Was waiting on confirmation for the bounty requirements. I should have a working llama implementation within the working week.
Was waiting on confirmation for the bounty requirements. I should have a working llama implementation within the working week.
Checking in again.
You can use the PR for TorchInferenceEngine as a reference: https://github.com/exo-explore/exo/pull/139
Thanks, I'm quite used to the Exo codebase at this point however, I've been struggling quite a bit with the GGML API as it's quite low level. it is largely undocumented and essentially any error you may have with regards to it will lead to a crash with very little information as to why.

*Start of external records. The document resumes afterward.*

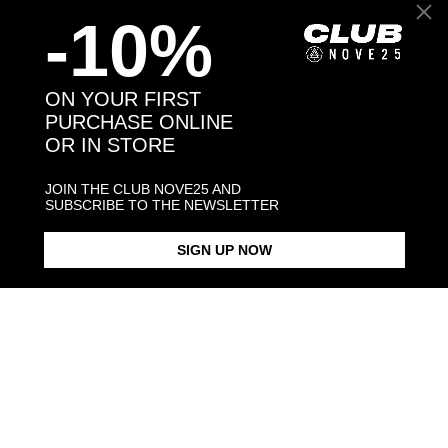
-10%
Back to products
ON YOUR FIRST
PURCHASE ONLINE
OR IN STORE
You may also like:
JOIN THE CLUB NOVE25 AND
SUBSCRIBE TO THE NEWSLETTER
SIGN UP NOW
OVAL BLACK ENAMEL SIGNET
BLACK ENAMEL SQUARE
SQUARE CU
RING
SIGNET RING
$423.00
$183.00
$238.00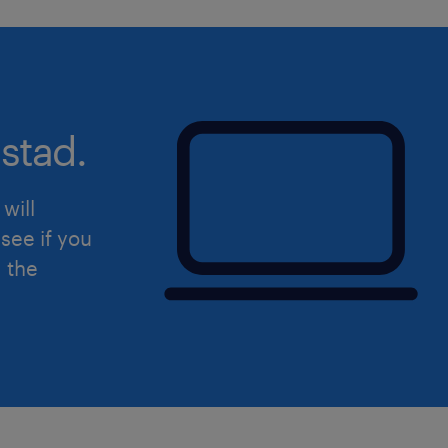
Developing, coaching, and motiv
maximize efficiency through stru
knowledge transfer.
Driving operations digitisation str
stad.
team efficiency and effectiveness
Visiting external customers indep
will
Relationship Managers from the 
see if you
Department when required.
d the
skills & experiences required.
A Bachelor’s Degree or above in B
Finance, or a related discipline.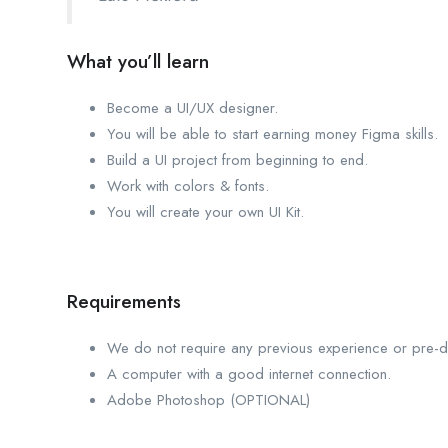
What you’ll learn
Become a UI/UX designer.
You will be able to start earning money Figma skills.
Build a UI project from beginning to end.
Work with colors & fonts.
You will create your own UI Kit.
Requirements
We do not require any previous experience or pre-def
A computer with a good internet connection.
Adobe Photoshop (OPTIONAL)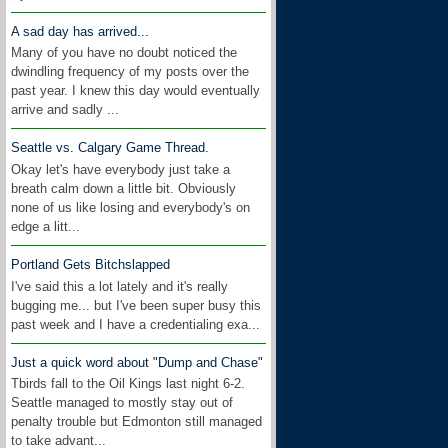
A sad day has arrived...
Many of you have no doubt noticed the
dwindling frequency of my posts over the
past year. I knew this day would eventually
arrive and sadly ...
Seattle vs. Calgary Game Thread.
Okay let's have everybody just take a
breath calm down a little bit. Obviously
none of us like losing and everybody's on
edge a litt...
Portland Gets Bitchslapped
I've said this a lot lately and it's really
bugging me... but I've been super busy this
past week and I have a credentialing exa...
Just a quick word about "Dump and Chase"
Tbirds fall to the Oil Kings last night 6-2.
Seattle managed to mostly stay out of
penalty trouble but Edmonton still managed
to take advant...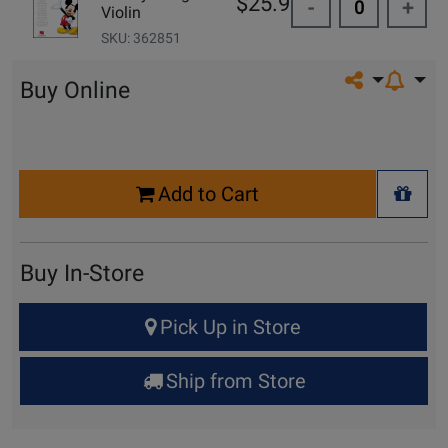
$25.99
-
+
Violin
SKU: 362851
Share on so
Buy Online
Select
Add to Cart
Quantity
+ Wis
for
Cart
Buy In-Store
Select
Pick Up in Store
Quantity
for
Ship from Store
Pick
Up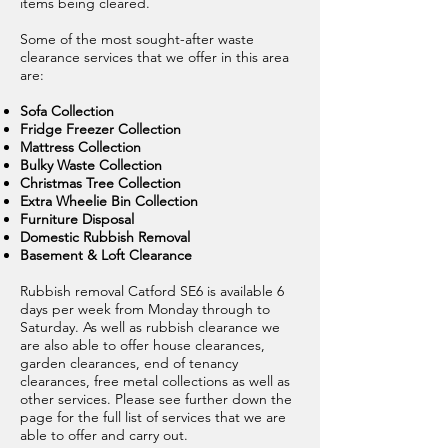
items being cleared.
Some of the most sought-after waste
clearance services that we offer in this area
are:
Sofa Collection
Fridge Freezer Collection
Mattress Collection
Bulky Waste Collection
Christmas Tree Collection
Extra Wheelie Bin Collection
Furniture Disposal
Domestic Rubbish Removal
Basement & Loft Clearance
Rubbish removal Catford SE6 is available 6
days per week from Monday through to
Saturday. As well as rubbish clearance we
are also able to offer house clearances,
garden clearances, end of tenancy
clearances, free metal collections as well as
other services. Please see further down the
page for the full list of services that we are
able to offer and carry out.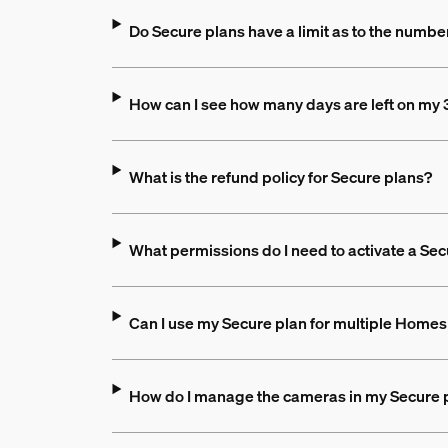
Do Secure plans have a limit as to the numbe
How can I see how many days are left on my 3
What is the refund policy for Secure plans?
What permissions do I need to activate a Sec
Can I use my Secure plan for multiple Homes 
How do I manage the cameras in my Secure 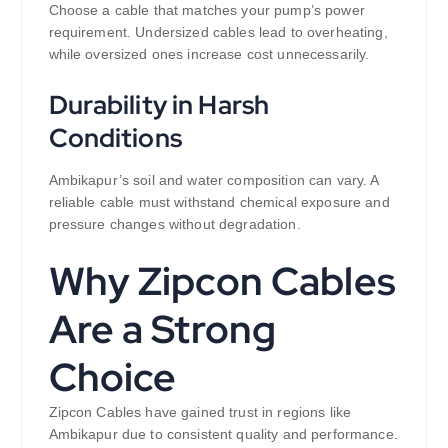
Choose a cable that matches your pump’s power
requirement. Undersized cables lead to overheating,
while oversized ones increase cost unnecessarily.
Durability in Harsh
Conditions
Ambikapur’s soil and water composition can vary. A
reliable cable must withstand chemical exposure and
pressure changes without degradation.
Why Zipcon Cables
Are a Strong
Choice
Zipcon Cables have gained trust in regions like
Ambikapur due to consistent quality and performance.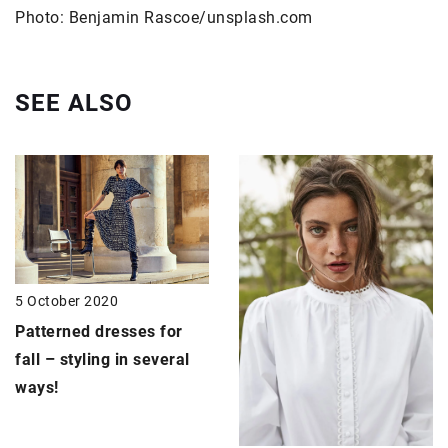
Photo: Benjamin Rascoe/unsplash.com
SEE ALSO
5 October 2020
Patterned dresses
for
fall – styling in several
ways!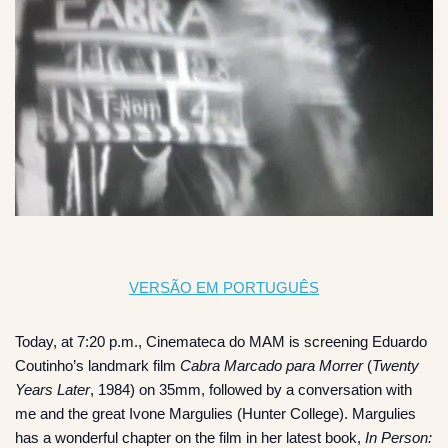
VERSÃO EM PORTUGUÊS
Today, at 7:20 p.m., Cinemateca do MAM is screening Eduardo
Coutinho’s landmark film
Cabra Marcado para Morrer
(
Twenty
Years Later
, 1984) on 35mm, followed by a conversation with
me and the great Ivone Margulies (Hunter College). Margulies
has a wonderful chapter on the film in her latest book,
In Person: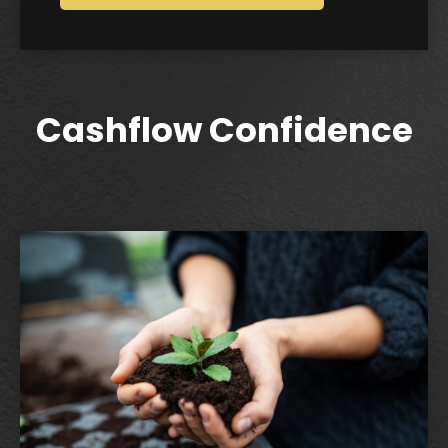
Cashflow Confidence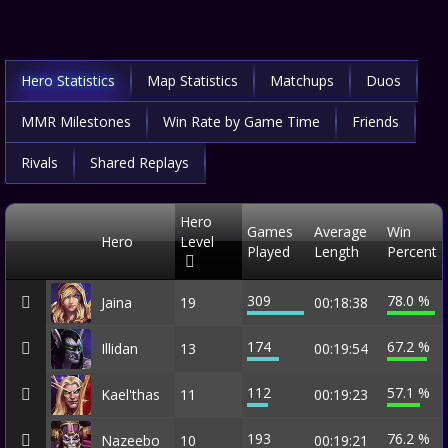
Hero Statistics
Map Statistics
Matchups
Duos
MMR Milestones
Win Rate by Game Time
Friends
Rivals
Shared Replays
Hero
Games
Average
Win
Hero
Level
Played
Length
Percent
309
78.0 %
Jaina
19
00:18:38
174
67.2 %
Illidan
13
00:19:54
112
57.1 %
Kael'thas
11
00:19:23
193
76.2 %
Nazeebo
10
00:19:21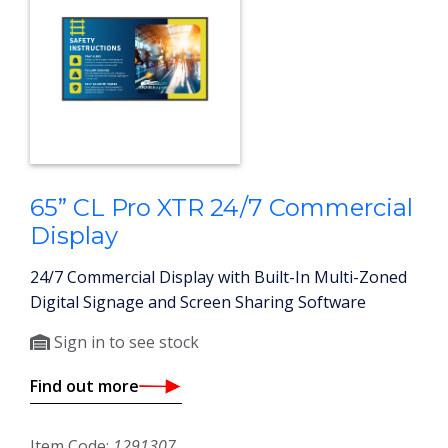
65” CL Pro XTR 24/7 Commercial
Display
24/7 Commercial Display with Built-In Multi-Zoned
Digital Signage and Screen Sharing Software
Sign in to see stock
Find out more
Item Code:
1291307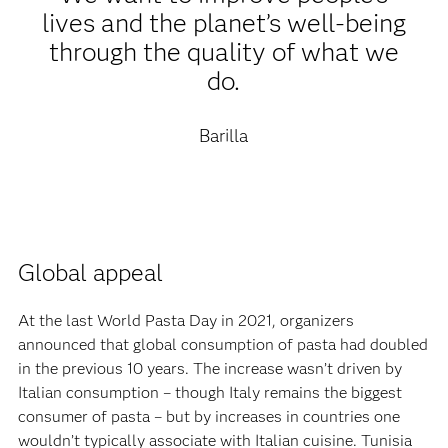
lives and the planet’s well-being
through the quality of what we
do.
Barilla
Global appeal‍
At the last World Pasta Day in 2021, organizers
announced that global consumption of pasta had doubled
in the previous 10 years. The increase wasn’t driven by
Italian consumption – though Italy remains the biggest
consumer of pasta – but by increases in countries one
wouldn’t typically associate with Italian cuisine. Tunisia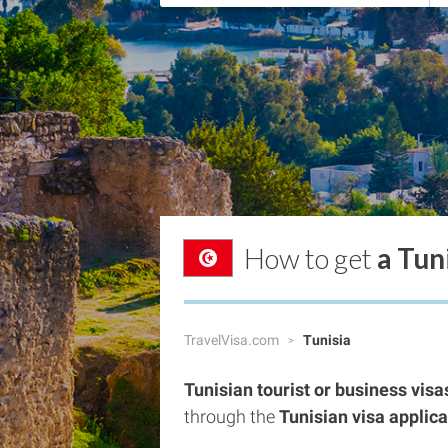
How to get
a Tun
TravelVisa.com
Tunisia
Tunisian tourist or business visa
through the
Tunisian visa applic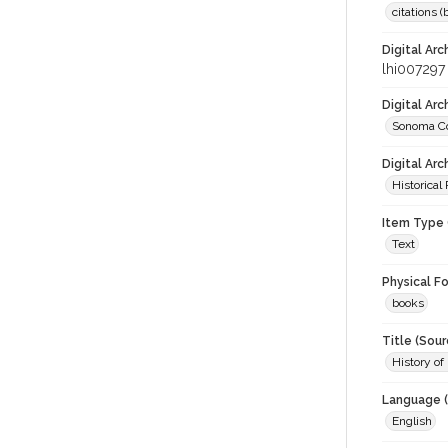
citations 
Digital Arc
lhi007297
Digital Ar
Sonoma Co
Digital Arc
Historical
Item Type 
Text
Physical F
books
Title (Sour
History of
Language (
English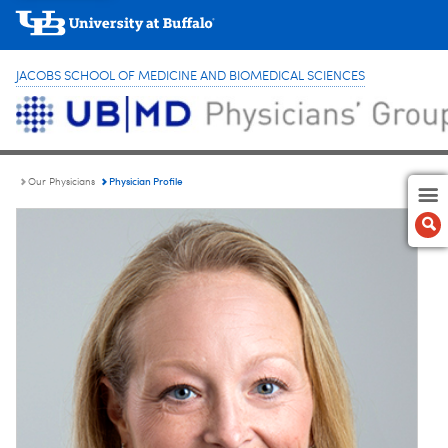
JACOBS SCHOOL OF MEDICINE AND BIOMEDICAL SCIENCES
Physician Profile
Our Physicians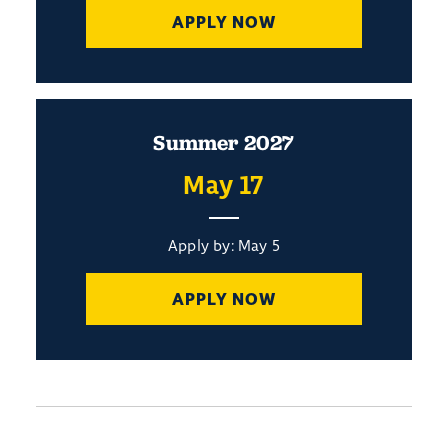
APPLY NOW
Summer 2027
May 17
Apply by: May 5
APPLY NOW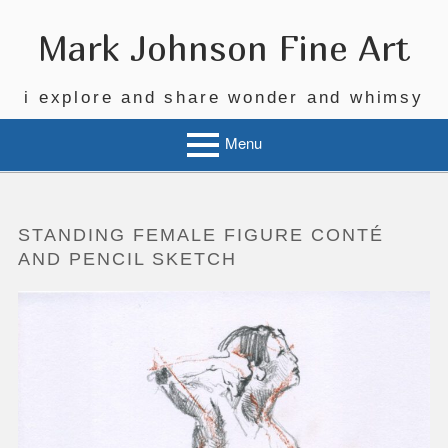
Skip
to
Mark Johnson Fine Art
content
i explore and share wonder and whimsy
Menu
STANDING FEMALE FIGURE CONTÉ
AND PENCIL SKETCH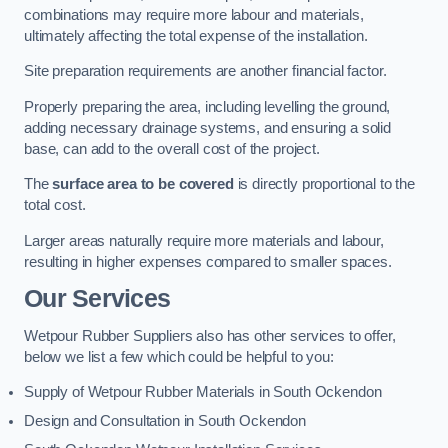
combinations may require more labour and materials,
ultimately affecting the total expense of the installation.
Site preparation requirements are another financial factor.
Properly preparing the area, including levelling the ground,
adding necessary drainage systems, and ensuring a solid
base, can add to the overall cost of the project.
The
surface area to be covered
is directly proportional to the
total cost.
Larger areas naturally require more materials and labour,
resulting in higher expenses compared to smaller spaces.
Our Services
Wetpour Rubber Suppliers also has other services to offer,
below we list a few which could be helpful to you:
Supply of Wetpour Rubber Materials in South Ockendon
Design and Consultation in South Ockendon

This will likely take much more time than I had initially anticipated. With that being said I think a simpler solution to support llama cpp would be to use candle as it also supports the GGUF format for weights that llama cpp uses, and also has python bindings with an implementation of quantized llama which would essentially be the same I would have implemented using GGML but with a much simpler API.
I fully understand if you'd still want to go forward with llama cpp as it may not fill your needs but using candle would be much simpler.
Made a few simpler changes in another branch that is in conflict with this one will be closing and opening a new one.